● YOUR TASK
A picture-free, exact reproduction of the listing that follows is required.

● TASK DATA

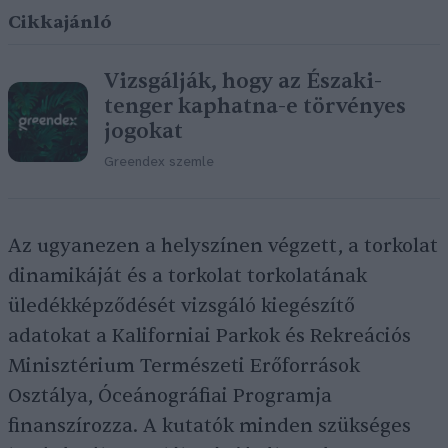
Cikkajánló
Vizsgálják, hogy az Északi-
tenger kaphatna-e törvényes
jogokat
Greendex szemle
Az ugyanezen a helyszínen végzett, a torkolat
dinamikáját és a torkolat torkolatának
üledékképződését vizsgáló kiegészítő
adatokat a Kaliforniai Parkok és Rekreációs
Minisztérium Természeti Erőforrások
Osztálya, Óceánográfiai Programja
finanszírozza. A kutatók minden szükséges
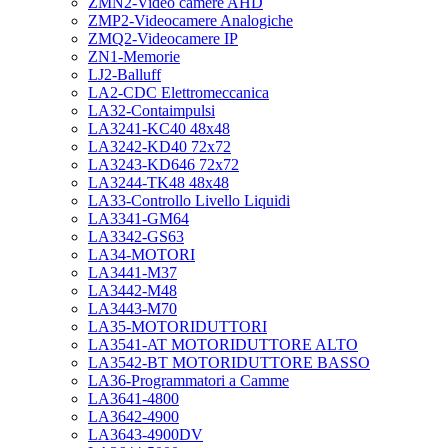
ZMN2-Video camere AHD
ZMP2-Videocamere Analogiche
ZMQ2-Videocamere IP
ZN1-Memorie
LJ2-Balluff
LA2-CDC Elettromeccanica
LA32-Contaimpulsi
LA3241-KC40 48x48
LA3242-KD40 72x72
LA3243-KD646 72x72
LA3244-TK48 48x48
LA33-Controllo Livello Liquidi
LA3341-GM64
LA3342-GS63
LA34-MOTORI
LA3441-M37
LA3442-M48
LA3443-M70
LA35-MOTORIDUTTORI
LA3541-AT MOTORIDUTTORE ALTO
LA3542-BT MOTORIDUTTORE BASSO
LA36-Programmatori a Camme
LA3641-4800
LA3642-4900
LA3643-4900DV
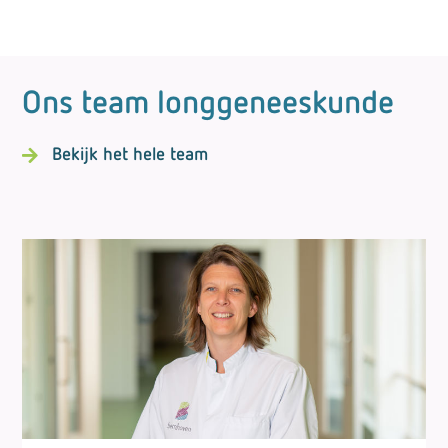
Ons team longgeneeskunde
Bekijk het hele team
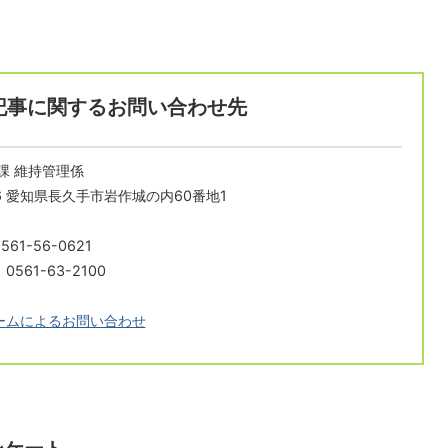
記事に関するお問い合わせ先
課 維持管理係
196 愛知県長久手市岩作城の内60番地1
61-56-0621
561-63-2100
ームによるお問い合わせ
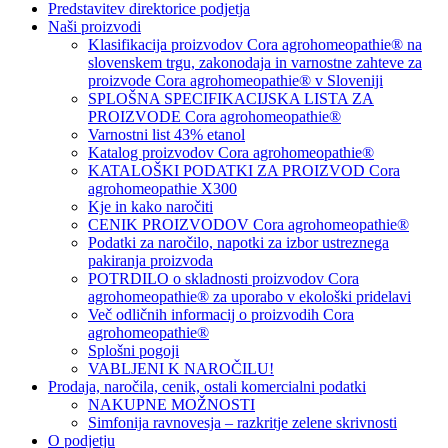
Predstavitev direktorice podjetja
Naši proizvodi
Klasifikacija proizvodov Cora agrohomeopathie® na
slovenskem trgu, zakonodaja in varnostne zahteve za
proizvode Cora agrohomeopathie® v Sloveniji
SPLOŠNA SPECIFIKACIJSKA LISTA ZA
PROIZVODE Cora agrohomeopathie®
Varnostni list 43% etanol
Katalog proizvodov Cora agrohomeopathie®
KATALOŠKI PODATKI ZA PROIZVOD Cora
agrohomeopathie X300
Kje in kako naročiti
CENIK PROIZVODOV Cora agrohomeopathie®
Podatki za naročilo, napotki za izbor ustreznega
pakiranja proizvoda
POTRDILO o skladnosti proizvodov Cora
agrohomeopathie® za uporabo v ekološki pridelavi
Več odličnih informacij o proizvodih Cora
agrohomeopathie®
Splošni pogoji
VABLJENI K NAROČILU!
Prodaja, naročila, cenik, ostali komercialni podatki
NAKUPNE MOŽNOSTI
Simfonija ravnovesja – razkritje zelene skrivnosti
O podjetju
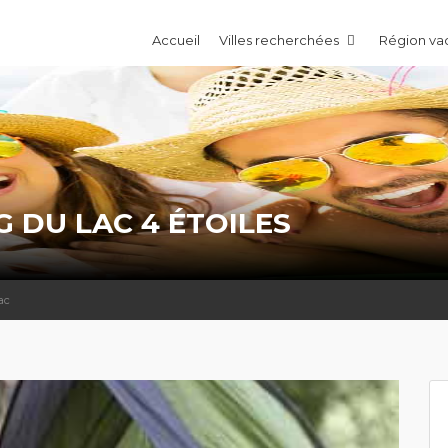
Accueil
Villes recherchées
Région v
 DU LAC 4 ÉTOILES
ac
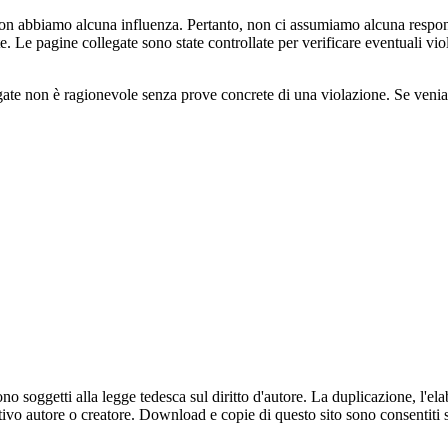
i non abbiamo alcuna influenza. Pertanto, non ci assumiamo alcuna responsab
. Le pagine collegate sono state controllate per verificare eventuali vi
egate non è ragionevole senza prove concrete di una violazione. Se ve
no soggetti alla legge tedesca sul diritto d'autore. La duplicazione, l'elab
pettivo autore o creatore. Download e copie di questo sito sono consentit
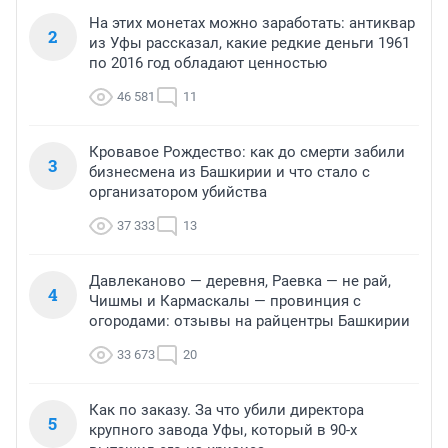
На этих монетах можно заработать: антиквар
2
из Уфы рассказал, какие редкие деньги 1961
по 2016 год обладают ценностью
46 581
11
Кровавое Рождество: как до смерти забили
3
бизнесмена из Башкирии и что стало с
организатором убийства
37 333
13
Давлеканово — деревня, Раевка — не рай,
4
Чишмы и Кармаскалы — провинция с
огородами: отзывы на райцентры Башкирии
33 673
20
Как по заказу. За что убили директора
5
крупного завода Уфы, который в 90-х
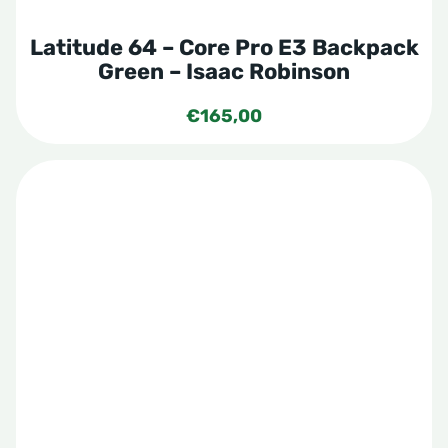
Latitude 64 – Core Pro E3 Backpack
Green – Isaac Robinson
€
165,00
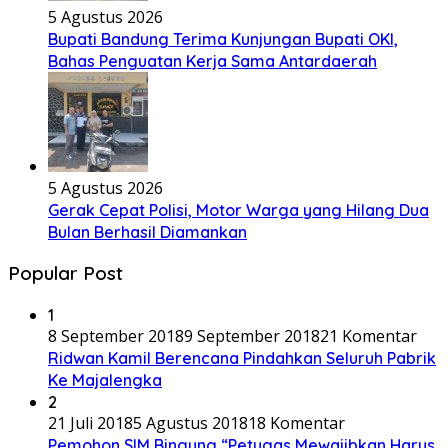
5 Agustus 2026
Bupati Bandung Terima Kunjungan Bupati OKI,
Bahas Penguatan Kerja Sama Antardaerah
5 Agustus 2026
Gerak Cepat Polisi, Motor Warga yang Hilang Dua
Bulan Berhasil Diamankan
Popular Post
1
8 September 2018
9 September 2018
21 Komentar
Ridwan Kamil Berencana Pindahkan Seluruh Pabrik
Ke Majalengka
2
21 Juli 2018
5 Agustus 2018
18 Komentar
Pemohon SIM Bingung “Petugas Mewajibkan Harus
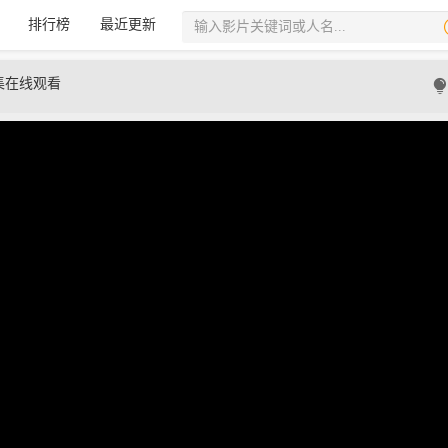
排行榜
最近更新
集在线观看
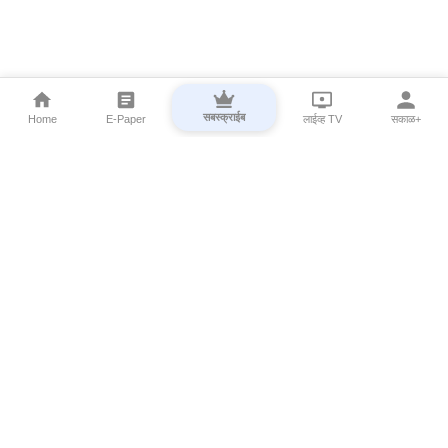
सबस्क्राईब
Home
E-Paper
लाईव्ह TV
सकाळ+
⌄
Marathi News
⌄
About Esakal
⌄
Digital Products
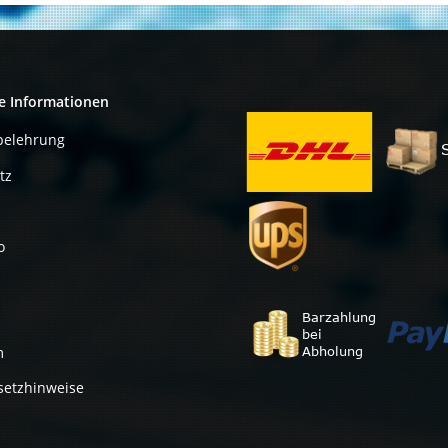
e Informationen
belehrung
tz
o
m
setzhinweise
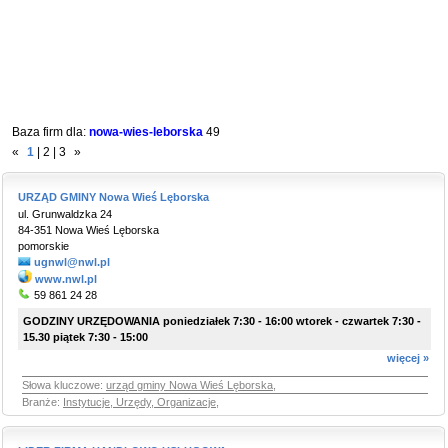
Baza firm dla:
nowa-wies-leborska
49
«
1
|
2
|
3
»
URZĄD GMINY Nowa Wieś Lęborska
ul. Grunwaldzka 24
84-351 Nowa Wieś Lęborska
pomorskie
ugnwl@nwl.pl
www.nwl.pl
59 861 24 28
GODZINY URZĘDOWANIA poniedziałek 7:30 - 16:00 wtorek - czwartek 7:30 -
15.30 piątek 7:30 - 15:00
więcej »
Słowa kluczowe:
urząd gminy Nowa Wieś Lęborska
,
Branże:
Instytucje, Urzędy, Organizacje
,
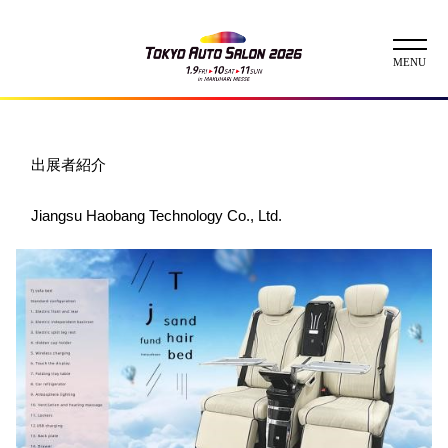
ニュース
出展者紹介
ABOUT
Jiangsu Haobang Technology Co., Ltd.
チケット
イベント
コンテスト
出展者
出展者一覧
展示車両一覧
イメージガール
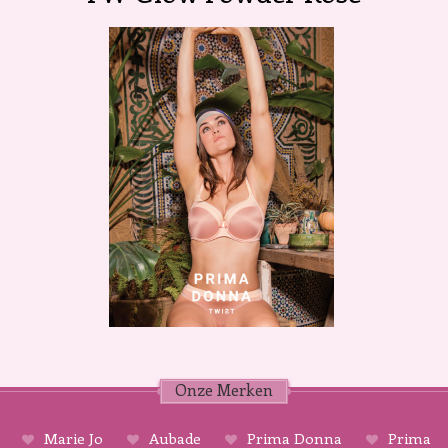
Onze Merken
Marie Jo
Aubade
Prima Donna
Prima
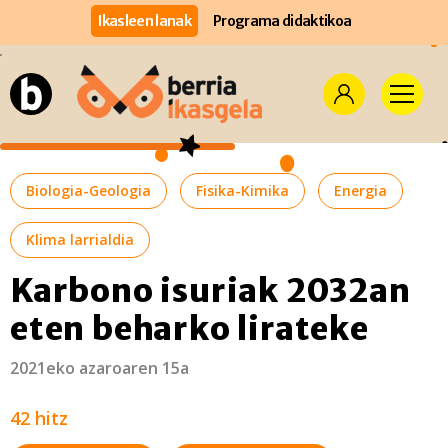
Ikasleen lanak
Programa didaktikoa
Biologia-Geologia
Fisika-Kimika
Energia
Klima larrialdia
Karbono isuriak 2032an
eten beharko lirateke
2021eko azaroaren 15a
42 hitz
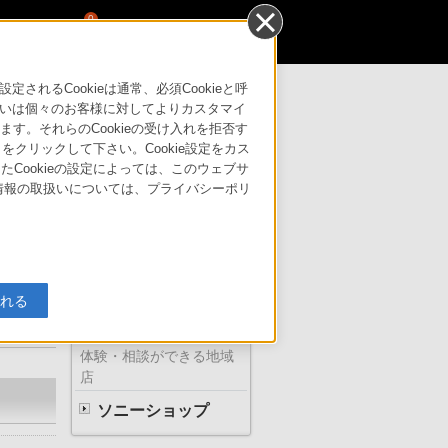
0
るCookieは通常、必須Cookieと呼
いは個々のお客様に対してよりカスタマイ
す。それらのCookieの受け入れを拒否す
」をクリックして下さい。Cookie設定をカス
サポート・お問い合わせ
たCookieの設定によっては、このウェブサ
人情報の取扱いについては、プライバシーポリ
ソニーの直営店
入れる
体験・相談ができる地域
店
ソニーショップ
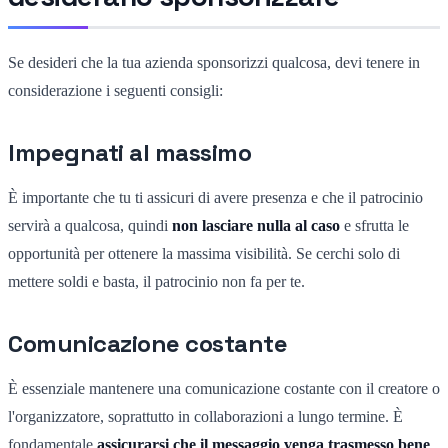
Se desideri che la tua azienda sponsorizzi qualcosa, devi tenere in
considerazione i seguenti consigli:
Impegnati al massimo
È importante che tu ti assicuri di avere presenza e che il patrocinio
servirà a qualcosa, quindi
non lasciare nulla al caso
e sfrutta le
opportunità per ottenere la massima visibilità. Se cerchi solo di
mettere soldi e basta, il patrocinio non fa per te.
Comunicazione costante
È essenziale mantenere una comunicazione costante con il creatore o
l'organizzatore, soprattutto in collaborazioni a lungo termine. È
fondamentale
assicurarsi che il messaggio venga trasmesso bene
,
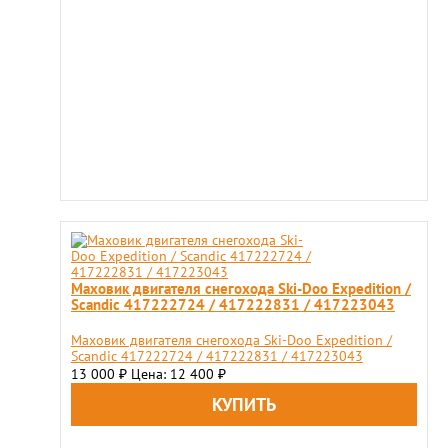
Маховик двигателя снегохода Ski-Doo Expedition /
Scandic 417222724 / 417222831 / 417223043
Маховик двигателя снегохода Ski-Doo Expedition /
Scandic 417222724 / 417222831 / 417223043
13 000
Цена: 12 400
₽
₽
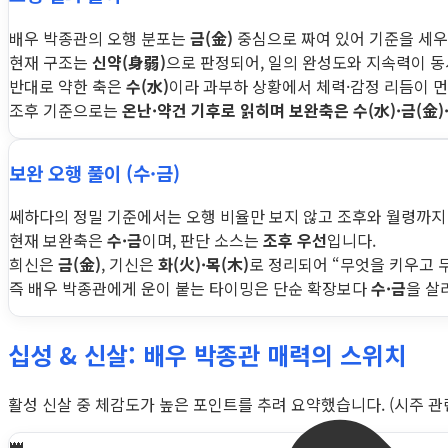
배우 박종관의 오행 분포는
금(金)
중심으로 짜여 있어 기준을 세우
현재 구조는
신약(身弱)
으로 판정되어, 일의 완성도와 지속력이 
반대로 약한 축은
수(水)
이라 과부하 상황에서 체력·감정 리듬이 먼
조후 기준으로는
온난·약건 기후로 읽히며 보완축은 수(水)·금(金)
보완 오행 풀이 (수·금)
쎄하다의 정밀 기준에서는 오행 비율만 보지 않고 조후와 월령까지
현재 보완축은
수·금
이며, 판단 소스는
조후 우선
입니다.
희신은
금(金)
, 기신은
화(火)·목(木)
로 정리되어 “무엇을 키우고 
즉 배우 박종관에게 운이 붙는 타이밍은 단순 확장보다
수·금
을 살
십성 & 신살: 배우 박종관 매력의 스위치
활성 신살 중 체감도가 높은 포인트를 추려 요약했습니다. (시주 관련 
👑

● TASK ANSWER
Cikkajánló
Vizsgálják, hogy az Északi-
tenger kaphatna-e törvényes
jogokat
Greendex szemle
Az ugyanezen a helyszínen végzett, a torkolat
dinamikáját és a torkolat torkolatának
üledékképződését vizsgáló kiegészítő
adatokat a Kaliforniai Parkok és Rekreációs
Minisztérium Természeti Erőforrások
Osztálya, Óceánográfiai Programja
finanszírozza. A kutatók minden szükséges
ZMN2-Video camere AHD
ZMP2-Videocamere Analogiche
ZMQ2-Videocamere IP
ZN1-Memorie
LJ2-Balluff
LA2-CDC Elettromeccanica
LA32-Contaimpulsi
LA3241-KC40 48x48
LA3242-KD40 72x72
LA3243-KD646 72x72
LA3244-TK48 48x48
LA33-Controllo Livello Liquidi
LA3341-GM64
LA3342-GS63
LA34-MOTORI
LA3441-M37
LA3442-M48
LA3443-M70
LA35-MOTORIDUTTORI
LA3541-AT MOTORIDUTTORE ALTO
LA3542-BT MOTORIDUTTORE BASSO
LA36-Programmatori a Camme
LA3641-4800
LA3642-4900
LA3643-4900DV
Ons team longgeneeskunde
Bekijk het hele team
記事に関するお問い合わせ先
課 維持管理係
196 愛知県長久手市岩作城の内60番地1
61-56-0621
561-63-2100
ームによるお問い合わせ
Predstavitev direktorice podjetja
Naši proizvodi
Klasifikacija proizvodov Cora agrohomeopathie® na
slovenskem trgu, zakonodaja in varnostne zahteve za
proizvode Cora agrohomeopathie® v Sloveniji
SPLOŠNA SPECIFIKACIJSKA LISTA ZA
PROIZVODE Cora agrohomeopathie®
Varnostni list 43% etanol
Katalog proizvodov Cora agrohomeopathie®
KATALOŠKI PODATKI ZA PROIZVOD Cora
agrohomeopathie X300
Kje in kako naročiti
CENIK PROIZVODOV Cora agrohomeopathie®
Podatki za naročilo, napotki za izbor ustreznega
pakiranja proizvoda
POTRDILO o skladnosti proizvodov Cora
agrohomeopathie® za uporabo v ekološki pridelavi
Več odličnih informacij o proizvodih Cora
agrohomeopathie®
Splošni pogoji
VABLJENI K NAROČILU!
Prodaja, naročila, cenik, ostali komercialni podatki
NAKUPNE MOŽNOSTI
Simfonija ravnovesja – razkritje zelene skrivnosti
O podjetju
Accueil
Villes recherchées
Région v
 DU LAC 4 ÉTOILES
ac
i non abbiamo alcuna influenza. Pertanto, non ci assumiamo alcuna responsab
. Le pagine collegate sono state controllate per verificare eventuali vi
egate non è ragionevole senza prove concrete di una violazione. Se ve
no soggetti alla legge tedesca sul diritto d'autore. La duplicazione, l'elab
pettivo autore o creatore. Download e copie di questo sito sono consentit
На этих монетах можно заработать: антиквар
2
из Уфы рассказал, какие редкие деньги 1961
по 2016 год обладают ценностью
46 581
11
Кровавое Рождество: как до смерти забили
3
бизнесмена из Башкирии и что стало с
организатором убийства
37 333
13
Давлеканово — деревня, Раевка — не рай,
4
Чишмы и Кармаскалы — провинция с
огородами: отзывы на райцентры Башкирии
33 673
20
Как по заказу. За что убили директора
5
крупного завода Уфы, который в 90-х
Latitude 64 – Core Pro E3 Backpack
Green – Isaac Robinson
€
165,00
5 Agustus 2026
Bupati Bandung Terima Kunjungan Bupati OKI,
Bahas Penguatan Kerja Sama Antardaerah
5 Agustus 2026
Gerak Cepat Polisi, Motor Warga yang Hilang Dua
Bulan Berhasil Diamankan
Popular Post
1
8 September 2018
9 September 2018
21 Komentar
Ridwan Kamil Berencana Pindahkan Seluruh Pabrik
Ke Majalengka
2
21 Juli 2018
5 Agustus 2018
18 Komentar
Pemohon SIM Bingung “Petugas Mewajibkan Harus
排行榜
最近更新
集在线观看
सबस्क्राईब
Home
E-Paper
लाईव्ह TV
सकाळ+
⌄
Marathi News
⌄
About Esakal
⌄
Digital Products
e Informationen
belehrung
tz
o
m
setzhinweise
Baza firm dla:
nowa-wies-leborska
49
«
1
|
2
|
3
»
URZĄD GMINY Nowa Wieś Lęborska
ul. Grunwaldzka 24
84-351 Nowa Wieś Lęborska
pomorskie
ugnwl@nwl.pl
www.nwl.pl
59 861 24 28
GODZINY URZĘDOWANIA poniedziałek 7:30 - 16:00 wtorek - czwartek 7:30 -
15.30 piątek 7:30 - 15:00
więcej »
Słowa kluczowe:
urząd gminy Nowa Wieś Lęborska
,
Branże:
Instytucje, Urzędy, Organizacje
,
ニュース
出展者紹介
ABOUT
Jiangsu Haobang Technology Co., Ltd.
チケット
イベント
コンテスト
出展者
出展者一覧
展示車両一覧
イメージガール
Onze Merken
Marie Jo
Aubade
Prima Donna
Prima
Ikasleen lanak
Programa didaktikoa
Biologia-Geologia
Fisika-Kimika
Energia
Klima larrialdia
Karbono isuriak 2032an
eten beharko lirateke
2021eko azaroaren 15a
42 hitz
0
るCookieは通常、必須Cookieと呼
いは個々のお客様に対してよりカスタマイ
す。それらのCookieの受け入れを拒否す
」をクリックして下さい。Cookie設定をカス
サポート・お問い合わせ
たCookieの設定によっては、このウェブサ
人情報の取扱いについては、プライバシーポリ
ソニーの直営店
入れる
体験・相談ができる地域
店
ソニーショップ
Se desideri che la tua azienda sponsorizzi qualcosa, devi tenere in
considerazione i seguenti consigli:
Impegnati al massimo
È importante che tu ti assicuri di avere presenza e che il patrocinio
servirà a qualcosa, quindi
non lasciare nulla al caso
e sfrutta le
opportunità per ottenere la massima visibilità. Se cerchi solo di
mettere soldi e basta, il patrocinio non fa per te.
Comunicazione costante
È essenziale mantenere una comunicazione costante con il creatore o
l'organizzatore, soprattutto in collaborazioni a lungo termine. È
fondamentale
assicurarsi che il messaggio venga trasmesso bene
,
Маховик двигателя снегохода Ski-Doo Expedition /
Scandic 417222724 / 417222831 / 417223043
Маховик двигателя снегохода Ski-Doo Expedition /
Scandic 417222724 / 417222831 / 417223043
13 000
Цена: 12 400
₽
₽
배우 박종관의 오행 분포는
금(金)
중심으로 짜여 있어 기준을 세우
현재 구조는
신약(身弱)
으로 판정되어, 일의 완성도와 지속력이 
반대로 약한 축은
수(水)
이라 과부하 상황에서 체력·감정 리듬이 먼
조후 기준으로는
온난·약건 기후로 읽히며 보완축은 수(水)·금(金)
보완 오행 풀이 (수·금)
쎄하다의 정밀 기준에서는 오행 비율만 보지 않고 조후와 월령까지
현재 보완축은
수·금
이며, 판단 소스는
조후 우선
입니다.
희신은
금(金)
, 기신은
화(火)·목(木)
로 정리되어 “무엇을 키우고 
즉 배우 박종관에게 운이 붙는 타이밍은 단순 확장보다
수·금
을 살
십성 & 신살: 배우 박종관 매력의 스위치
활성 신살 중 체감도가 높은 포인트를 추려 요약했습니다. (시주 관련 
👑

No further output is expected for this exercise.